*YOUR INSTRUCTIONS:* Top to bottom, output the entries that follow exactly.

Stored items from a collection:
------------------------------------------------------------
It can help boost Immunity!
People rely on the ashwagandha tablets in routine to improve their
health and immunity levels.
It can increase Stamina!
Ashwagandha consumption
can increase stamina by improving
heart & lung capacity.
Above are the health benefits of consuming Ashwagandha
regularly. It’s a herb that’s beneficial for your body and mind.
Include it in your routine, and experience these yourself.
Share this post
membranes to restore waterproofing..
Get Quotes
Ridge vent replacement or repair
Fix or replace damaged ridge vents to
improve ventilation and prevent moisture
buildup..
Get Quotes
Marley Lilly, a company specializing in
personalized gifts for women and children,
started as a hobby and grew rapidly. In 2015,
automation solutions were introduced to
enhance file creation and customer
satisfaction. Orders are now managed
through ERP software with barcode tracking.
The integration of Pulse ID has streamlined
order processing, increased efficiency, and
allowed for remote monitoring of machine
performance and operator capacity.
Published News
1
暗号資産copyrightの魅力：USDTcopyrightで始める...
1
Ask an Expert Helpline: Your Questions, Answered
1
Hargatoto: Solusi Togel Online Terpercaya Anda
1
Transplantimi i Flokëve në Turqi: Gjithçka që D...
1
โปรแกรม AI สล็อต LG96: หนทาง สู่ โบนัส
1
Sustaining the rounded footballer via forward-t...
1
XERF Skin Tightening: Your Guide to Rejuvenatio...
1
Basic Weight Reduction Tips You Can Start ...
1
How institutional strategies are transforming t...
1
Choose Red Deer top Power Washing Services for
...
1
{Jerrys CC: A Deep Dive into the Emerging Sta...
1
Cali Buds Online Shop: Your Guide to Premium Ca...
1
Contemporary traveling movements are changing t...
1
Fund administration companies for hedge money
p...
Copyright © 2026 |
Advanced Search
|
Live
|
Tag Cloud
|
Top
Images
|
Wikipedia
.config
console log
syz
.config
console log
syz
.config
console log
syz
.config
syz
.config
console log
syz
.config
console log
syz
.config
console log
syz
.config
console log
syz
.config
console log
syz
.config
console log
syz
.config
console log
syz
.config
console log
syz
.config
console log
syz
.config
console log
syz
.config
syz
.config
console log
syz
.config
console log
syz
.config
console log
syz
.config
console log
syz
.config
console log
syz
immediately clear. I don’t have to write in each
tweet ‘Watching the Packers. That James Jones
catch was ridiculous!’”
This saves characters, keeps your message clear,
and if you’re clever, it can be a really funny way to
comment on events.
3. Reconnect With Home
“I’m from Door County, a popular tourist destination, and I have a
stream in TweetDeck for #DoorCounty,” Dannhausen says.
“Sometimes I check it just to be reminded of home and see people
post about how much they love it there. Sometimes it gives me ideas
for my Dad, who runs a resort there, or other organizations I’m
------------------------------------------------------------
*TASK ANSWER:*
It can help boost Immunity!
People rely on the ashwagandha tablets in routine to improve their
health and immunity levels.
It can increase Stamina!
Ashwagandha consumption
can increase stamina by improving
heart & lung capacity.
Above are the health benefits of consuming Ashwagandha
regularly. It’s a herb that’s beneficial for your body and mind.
Include it in your routine, and experience these yourself.
Share this post
membranes to restore waterproofing..
Get Quotes
Ridge vent replacement or repair
Fix or replace damaged ridge vents to
improve ventilation and prevent moisture
buildup..
Get Quotes
Marley Lilly, a company specializing in
personalized gifts for women and children,
started as a hobby and grew rapidly. In 2015,
automation solutions were introduced to
enhance file creation and customer
satisfaction. Orders are now managed
through ERP software with barcode tracking.
The integration of Pulse ID has streamlined
order processing, increased efficiency, and
allowed for remote monitoring of machine
performance and operator capacity.
Published News
1
暗号資産copyrightの魅力：USDTcopyrightで始める...
1
Ask an Expert Helpline: Your Questions, Answered
1
Hargatoto: Solusi Togel Online Terpercaya Anda
1
Transplantimi i Flokëve në Turqi: Gjithçka që D...
1
โปรแกรม AI สล็อต LG96: หนทาง สู่ โบนัส
1
Sustaining the rounded footballer via forward-t...
1
XERF Skin Tightening: Your Guide to Rejuvenatio...
1
Basic Weight Reduction Tips You Can Start ...
1
How institutional strategies are transforming t...
1
Choose Red Deer top Power Washing Services for
...
1
{Jerrys CC: A Deep Dive into the Emerging Sta...
1
Cali Buds Online Shop: Your Guide to Premium Ca...
1
Contemporary traveling movements are changing t...
1
Fund administration companies for hedge money
p...
Copyright © 2026 |
Advanced Search
|
Live
|
Tag Cloud
|
Top
Images
|
Wikipedia
.config
console log
syz
.config
console log
syz
.config
console log
syz
.config
syz
.config
console log
syz
.config
console log
syz
.config
console log
syz
.config
console log
syz
.config
console log
syz
.config
console log
syz
.config
console log
syz
.config
console log
syz
.config
console log
syz
.config
console log
syz
.config
syz
.config
console log
syz
.config
console log
syz
.config
console log
syz
.config
console log
syz
.config
console log
syz
immediately clear. I don’t have to write in each
tweet ‘Watching the Packers. That James Jones
catch was ridiculous!’”
This saves characters, keeps your message clear,
and if you’re clever, it can be a really funny way to
comment on events.
3. Reconnect With Home
“I’m from Door County, a popular tourist destination, and I have a
stream in TweetDeck for #DoorCounty,” Dannhausen says.
“Sometimes I check it just to be reminded of home and see people
post about how much they love it there. Sometimes it gives me ideas
for my Dad, who runs a resort there, or other organizations I’m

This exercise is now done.